WEST PARIS – Howard Gurney, a well-loved founder of West Paris town government, died Tuesday at Stephens Memorial Hospital in Norway. He was 84.
His wife, Ida, died Sunday. A funeral will be held at 11 a.m. Friday for both of them at the West Paris Mission Congregational Church on Church Street.
Friends remembered Gurney, who served more than 25 years as a West Paris selectman, as an honest, kind, meticulous man who was a stickler for financial accountability and local control.
“He just loved town business,” said Wade Rainey, chairman of the Board of Selectmen. Rainey served on the board with Gurney for eight years.
“He was a very savvy small-town municipal selectman,” said Rainey. “He taught me and Jim Marshall so much. He was a very smart man.”
Marshall, a former selectman, said he has “the utmost respect” for Gurney, who fought in the Philippines in World War II and continued his public service while battling cancer.

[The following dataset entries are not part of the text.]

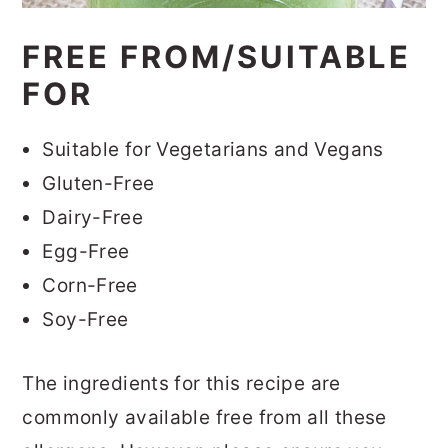
FREE FROM/SUITABLE
FOR
Suitable for Vegetarians and Vegans
Gluten-Free
Dairy-Free
Egg-Free
Corn-Free
Soy-Free
The ingredients for this recipe are
commonly available free from all these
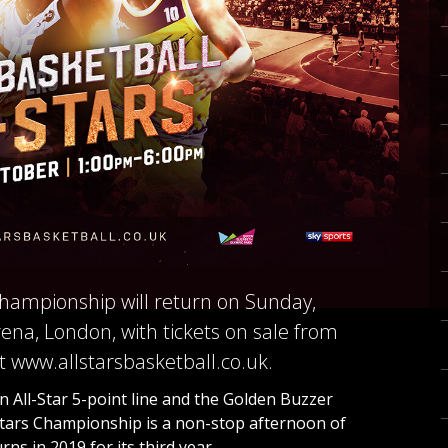
 Championship will return on Sunday,
ena, London, with tickets on sale from
 www.allstarsbasketball.co.uk.
 All-Star 5-point line and the Golden Buzzer
-Stars Championship is a non-stop afternoon of
ns in 2019 for its third year.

“He was the toughest man I know,” said Marshall.
Marshall remembers Gurney’s work as general assistance administrator for West Paris.

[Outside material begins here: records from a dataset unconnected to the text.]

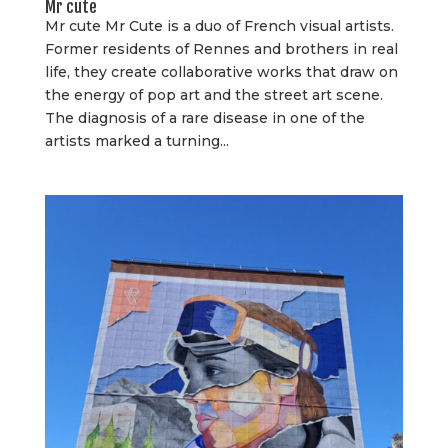
Mr cute
Mr cute Mr Cute is a duo of French visual artists.
Former residents of Rennes and brothers in real
life, they create collaborative works that draw on
the energy of pop art and the street art scene.
The diagnosis of a rare disease in one of the
artists marked a turning...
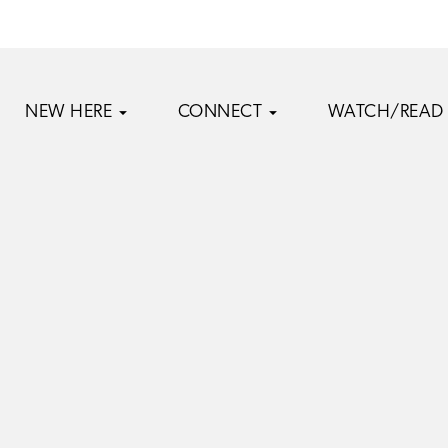
NEW HERE
CONNECT
WATCH/READ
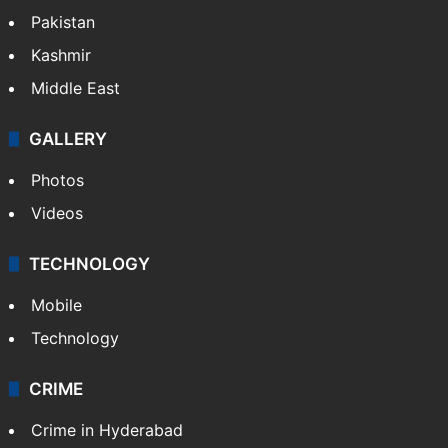
Pakistan
Kashmir
Middle East
GALLERY
Photos
Videos
TECHNOLOGY
Mobile
Technology
CRIME
Crime in Hyderabad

“He was one of the kindest men I know. He always made sure people got what they needed. He was firm but fair.”
Rainey said the strife and controversy in West Paris town government in recent years was very upsetting to Gurney. Nevertheless, he used his leadership and budgetary knowledge to help guide the town through the crisis, he said.
Gurney served on numerous regional boards and committees, including those at the Androscoggin Valley Council of Governments and Community Concepts, Inc. He and his wife were instrumental in founding the Finnish-American Heritage Society of Maine in the early 1990s.
Said Marshall, “Howard really was a terrific person and this community will miss him for sure.”